The north’s official employment rate was measured as 72.2% for the same three months to September.
Nisra said that marked a 0.8pps increase over the quarter and 2.2pps over the year.
Meanwhile, Northern Ireland's stubbornly high level of economic inactivity also moved in the right direction.
The latest labour force survey suggests the rate fell 0.2pps over the quarter to 26.3%, which was 1.4pps below where it stood a year earlier.
By comparison the UK rate for economic inactivity stood at of 20.9% for the three months to September.
New data from HMRC published on Tuesday also showed a record number of payroll jobs in Northern Ireland.
Some 797,434 employees were receiving pay through HMRC PAYE (pay as you earn) in the north during October, a 0.3% increase over the month and a 2.0% increase over the year.
That’s almost 44,000 more than February 2020, one month before the Covid-19 lockdown was declared in March 2020.
HMRC’s data put the median monthly pay in the north at £2,100 for October, just £2 (0.1%) higher than September and £118 (6%) up on 12 months earlier.
The north’s claimant count stayed at 3.8% in October for the third month running.
Nisra said it was the 19th consecutive month that the claimant count rate has been within the 3.6% to 3.8% range.
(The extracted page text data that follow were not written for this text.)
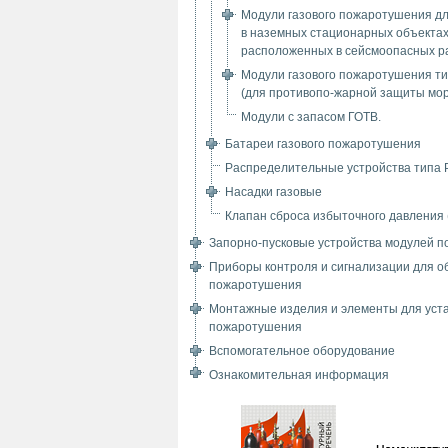
Модули газового пожаротушения д
в наземных стационарных объектах
расположенных в сейсмоопасных р
Модули газового пожаротушения т
(для противопо-жарной защиты мор
Модули с запасом ГОТВ.
Батареи газового пожаротушения
Распределительные устройства типа
Насадки газовые
Клапан сброса избыточного давления
Запорно-пусковые устройства модулей 
Приборы контроля и сигнализации для о
пожаротушения
Монтажные изделия и элементы для уст
пожаротушения
Вспомогательное оборудование
Ознакомительная информация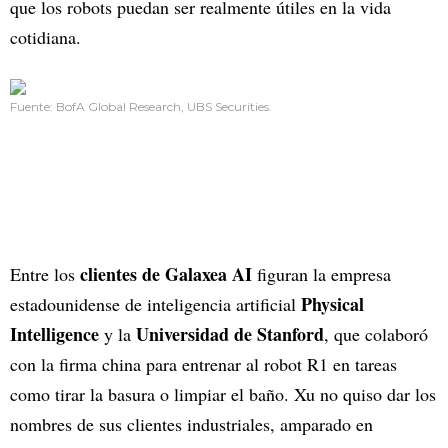
que los robots puedan ser realmente útiles en la vida
cotidiana.
Fuente: BofA Global Research, UBS Securities.
clientes de Galaxea AI
Entre los
figuran la empresa
Physical
estadounidense de inteligencia artificial
Intelligence
Universidad de Stanford
y la
, que colaboró
con la firma china para entrenar al robot R1 en tareas
como tirar la basura o limpiar el baño. Xu no quiso dar los
nombres de sus clientes industriales, amparado en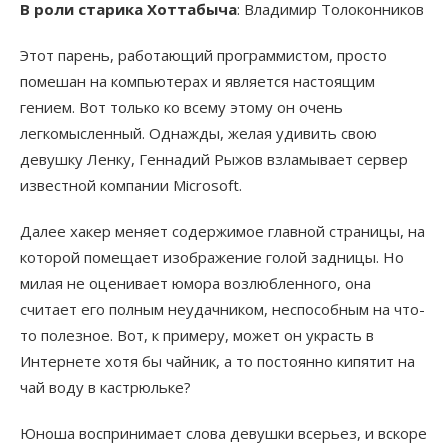
В роли старика Хоттабыча
: Владимир Толоконников
Этот парень, работающий программистом, просто
помешан на компьютерах и является настоящим
гением. Вот только ко всему этому он очень
легкомысленный. Однажды, желая удивить свою
девушку Ленку, Геннадий Рыжов взламывает сервер
известной компании Microsoft.
Далее хакер меняет содержимое главной страницы, на
которой помещает изображение голой задницы. Но
милая не оценивает юмора возлюбленного, она
считает его полным неудачником, неспособным на что-
то полезное. Вот, к примеру, может он украсть в
Интернете хотя бы чайник, а то постоянно кипятит на
чай воду в кастрюльке?
Юноша воспринимает слова девушки всерьез, и вскоре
Officially, there were 450 redundancies recorded in Northern Ireland in October, slightly up on the 420 recorded in September.
The figure measures cases where employers are legally required to notify government when laying off 20 staff or more.
Nisra measured 2,200 confirmed redundancies over the year to October 2023, more than double the previous year (940).
Almost half the jobs lost over the past year came in the three months to October.
However, the number of new (proposed) redundancies for October was too low for Nisra to publish.
In its commentary, published on Tuesday alongside the latest labour market data, Nisra described the annual movement in both the rates of employment and unemployment as “statistically significant”.